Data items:
*** Begin section ***

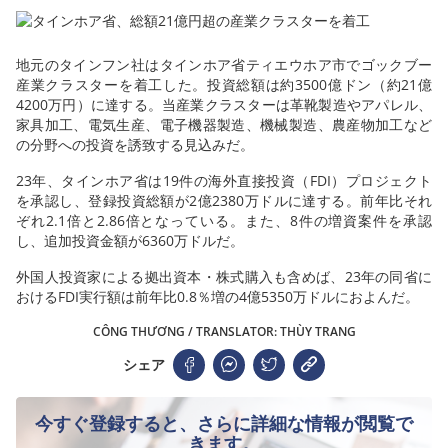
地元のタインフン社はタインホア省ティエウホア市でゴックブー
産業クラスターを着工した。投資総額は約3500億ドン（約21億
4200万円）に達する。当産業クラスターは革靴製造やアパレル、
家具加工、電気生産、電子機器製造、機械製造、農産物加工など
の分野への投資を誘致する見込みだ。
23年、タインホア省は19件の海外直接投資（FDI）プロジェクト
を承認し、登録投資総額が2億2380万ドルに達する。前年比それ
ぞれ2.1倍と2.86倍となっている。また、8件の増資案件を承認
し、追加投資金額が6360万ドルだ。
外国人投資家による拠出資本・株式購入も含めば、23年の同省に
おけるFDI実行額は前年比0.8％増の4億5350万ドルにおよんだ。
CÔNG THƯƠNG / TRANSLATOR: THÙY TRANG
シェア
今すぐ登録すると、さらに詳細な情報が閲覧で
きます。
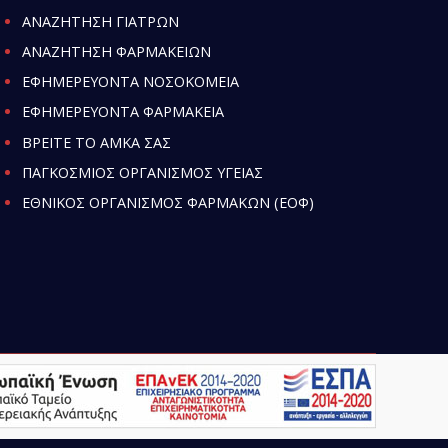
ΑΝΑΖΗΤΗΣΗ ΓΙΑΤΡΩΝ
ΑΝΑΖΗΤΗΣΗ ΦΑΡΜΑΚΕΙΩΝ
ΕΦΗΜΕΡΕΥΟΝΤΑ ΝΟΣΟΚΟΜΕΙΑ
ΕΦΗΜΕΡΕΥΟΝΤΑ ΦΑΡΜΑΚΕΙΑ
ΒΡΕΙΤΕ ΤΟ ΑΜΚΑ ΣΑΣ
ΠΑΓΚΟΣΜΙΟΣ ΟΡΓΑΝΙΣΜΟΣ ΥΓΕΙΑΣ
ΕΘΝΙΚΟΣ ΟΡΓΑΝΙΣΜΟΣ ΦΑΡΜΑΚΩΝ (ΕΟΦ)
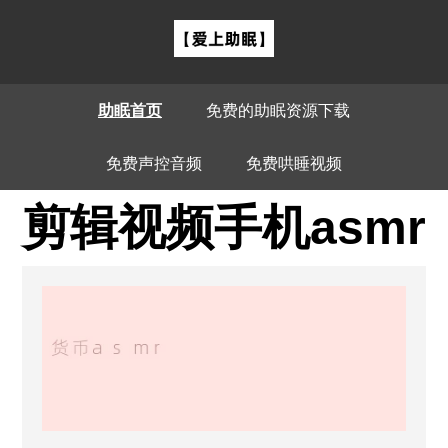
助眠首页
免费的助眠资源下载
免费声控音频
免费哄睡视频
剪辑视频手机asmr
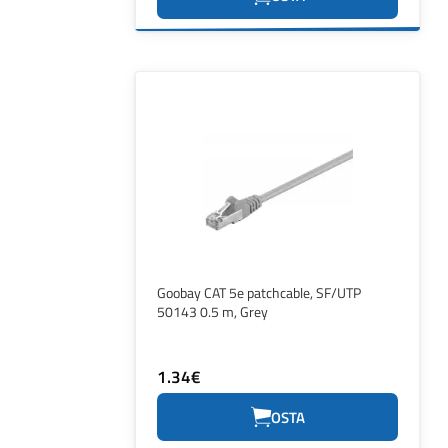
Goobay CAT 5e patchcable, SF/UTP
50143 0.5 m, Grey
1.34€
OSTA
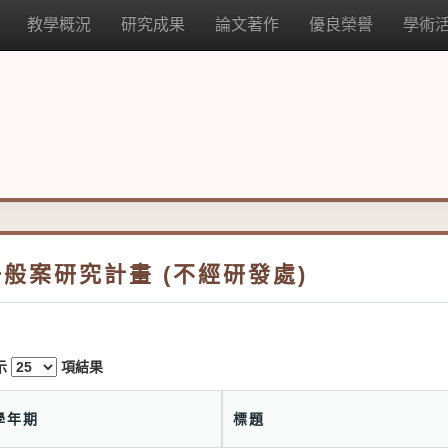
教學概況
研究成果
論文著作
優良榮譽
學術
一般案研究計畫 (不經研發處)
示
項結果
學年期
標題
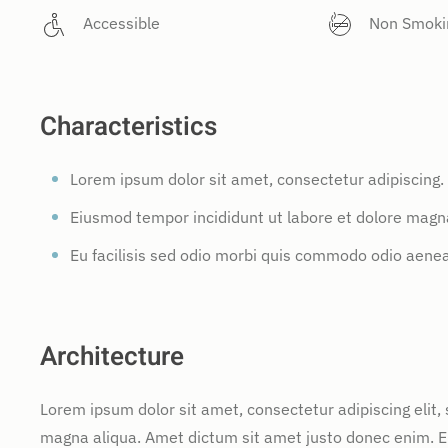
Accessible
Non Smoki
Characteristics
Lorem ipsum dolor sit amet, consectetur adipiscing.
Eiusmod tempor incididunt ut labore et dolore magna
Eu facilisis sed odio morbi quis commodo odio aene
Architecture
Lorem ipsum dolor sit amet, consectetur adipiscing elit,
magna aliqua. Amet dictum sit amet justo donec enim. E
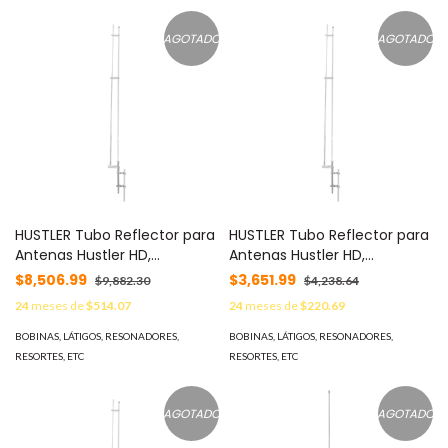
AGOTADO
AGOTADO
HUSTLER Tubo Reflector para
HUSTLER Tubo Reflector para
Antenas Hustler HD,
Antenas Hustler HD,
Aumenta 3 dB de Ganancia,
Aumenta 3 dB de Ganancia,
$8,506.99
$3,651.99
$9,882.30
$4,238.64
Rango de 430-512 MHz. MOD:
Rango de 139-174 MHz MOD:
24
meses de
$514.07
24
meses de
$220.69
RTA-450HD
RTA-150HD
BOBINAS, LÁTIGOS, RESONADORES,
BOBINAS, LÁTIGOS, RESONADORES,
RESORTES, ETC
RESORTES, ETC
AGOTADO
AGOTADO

*** End section ***

ABOUT THIS EXERCISE – Print each entry exactly, leaving pictures out.

YOUR RESPONSE –
地元のタインフン社はタインホア省ティエウホア市でゴックブー
産業クラスターを着工した。投資総額は約3500億ドン（約21億
4200万円）に達する。当産業クラスターは革靴製造やアパレル、
家具加工、電気生産、電子機器製造、機械製造、農産物加工など
の分野への投資を誘致する見込みだ。
23年、タインホア省は19件の海外直接投資（FDI）プロジェクト
を承認し、登録投資総額が2億2380万ドルに達する。前年比それ
ぞれ2.1倍と2.86倍となっている。また、8件の増資案件を承認
し、追加投資金額が6360万ドルだ。
外国人投資家による拠出資本・株式購入も含めば、23年の同省に
おけるFDI実行額は前年比0.8％増の4億5350万ドルにおよんだ。
CÔNG THƯƠNG / TRANSLATOR: THÙY TRANG
シェア
今すぐ登録すると、さらに詳細な情報が閲覧で
きます。
ΑΝΑΖΗΤΗΣΗ ΓΙΑΤΡΩΝ
ΑΝΑΖΗΤΗΣΗ ΦΑΡΜΑΚΕΙΩΝ
ΕΦΗΜΕΡΕΥΟΝΤΑ ΝΟΣΟΚΟΜΕΙΑ
ΕΦΗΜΕΡΕΥΟΝΤΑ ΦΑΡΜΑΚΕΙΑ
ΒΡΕΙΤΕ ΤΟ ΑΜΚΑ ΣΑΣ
ΠΑΓΚΟΣΜΙΟΣ ΟΡΓΑΝΙΣΜΟΣ ΥΓΕΙΑΣ
ΕΘΝΙΚΟΣ ΟΡΓΑΝΙΣΜΟΣ ΦΑΡΜΑΚΩΝ (ΕΟΦ)
助眠首页
免费的助眠资源下载
免费声控音频
免费哄睡视频
剪辑视频手机asmr
Goobay CAT 5e patchcable, SF/UTP
50143 0.5 m, Grey
1.34€
OSTA
教學概況
研究成果
論文著作
優良榮譽
學術
一般案研究計畫 (不經研發處)
示
項結果
學年期
標題
Accessible
Non Smoki
Characteristics
Lorem ipsum dolor sit amet, consectetur adipiscing.
Eiusmod tempor incididunt ut labore et dolore magna
Eu facilisis sed odio morbi quis commodo odio aene
Architecture
Lorem ipsum dolor sit amet, consectetur adipiscing elit,
magna aliqua. Amet dictum sit amet justo donec enim. E
AGOTADO
AGOTADO
HUSTLER Tubo Reflector para
HUSTLER Tubo Reflector para
Antenas Hustler HD,
Antenas Hustler HD,
Aumenta 3 dB de Ganancia,
Aumenta 3 dB de Ganancia,
$8,506.99
$3,651.99
$9,882.30
$4,238.64
Rango de 430-512 MHz. MOD:
Rango de 139-174 MHz MOD:
24
meses de
$514.07
24
meses de
$220.69
RTA-450HD
RTA-150HD
BOBINAS, LÁTIGOS, RESONADORES,
BOBINAS, LÁTIGOS, RESONADORES,
RESORTES, ETC
RESORTES, ETC
AGOTADO
AGOTADO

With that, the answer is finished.